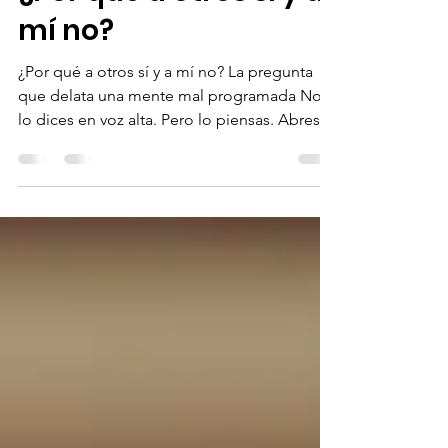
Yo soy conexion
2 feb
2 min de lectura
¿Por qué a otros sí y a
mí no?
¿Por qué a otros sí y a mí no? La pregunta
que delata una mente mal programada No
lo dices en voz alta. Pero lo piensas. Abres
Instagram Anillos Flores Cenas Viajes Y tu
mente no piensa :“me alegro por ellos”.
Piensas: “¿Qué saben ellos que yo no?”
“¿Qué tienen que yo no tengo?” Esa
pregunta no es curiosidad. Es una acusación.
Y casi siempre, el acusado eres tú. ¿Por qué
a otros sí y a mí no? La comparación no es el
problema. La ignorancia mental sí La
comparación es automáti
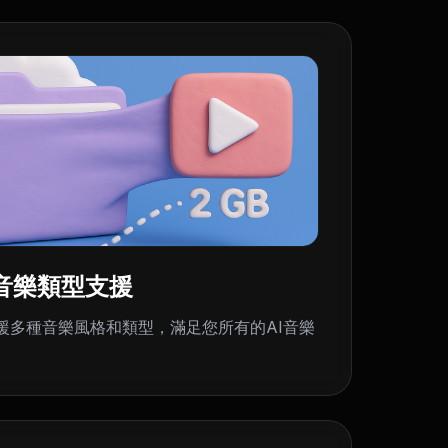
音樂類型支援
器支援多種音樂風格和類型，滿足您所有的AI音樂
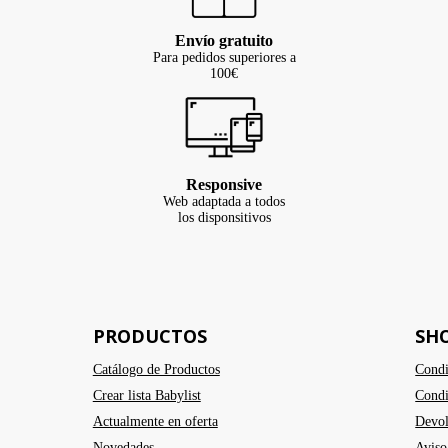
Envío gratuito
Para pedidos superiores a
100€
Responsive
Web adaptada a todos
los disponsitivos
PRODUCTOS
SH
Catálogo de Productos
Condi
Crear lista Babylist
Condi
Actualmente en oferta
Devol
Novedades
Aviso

--

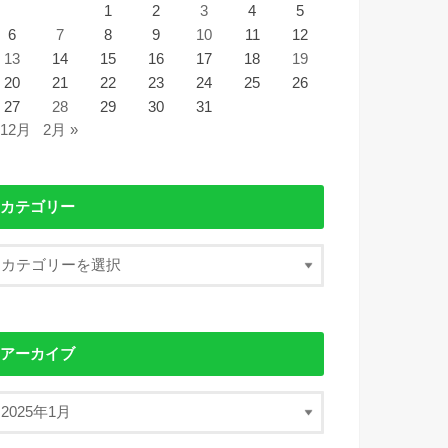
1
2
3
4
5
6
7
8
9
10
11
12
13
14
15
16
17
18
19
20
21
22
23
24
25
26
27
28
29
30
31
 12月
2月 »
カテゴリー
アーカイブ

--

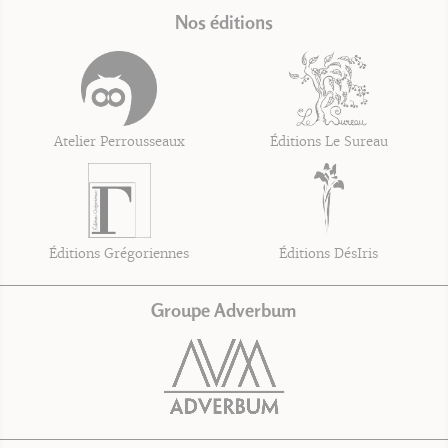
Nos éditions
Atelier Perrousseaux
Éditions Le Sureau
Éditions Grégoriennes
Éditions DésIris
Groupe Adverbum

ACTIVITY: Report every line in the data that holds "pregunta", copying each one.

TASK RESPONSE:
¿Por qué a otros sí y a mí no? La pregunta
pregunta no es curiosidad. Es una acusación.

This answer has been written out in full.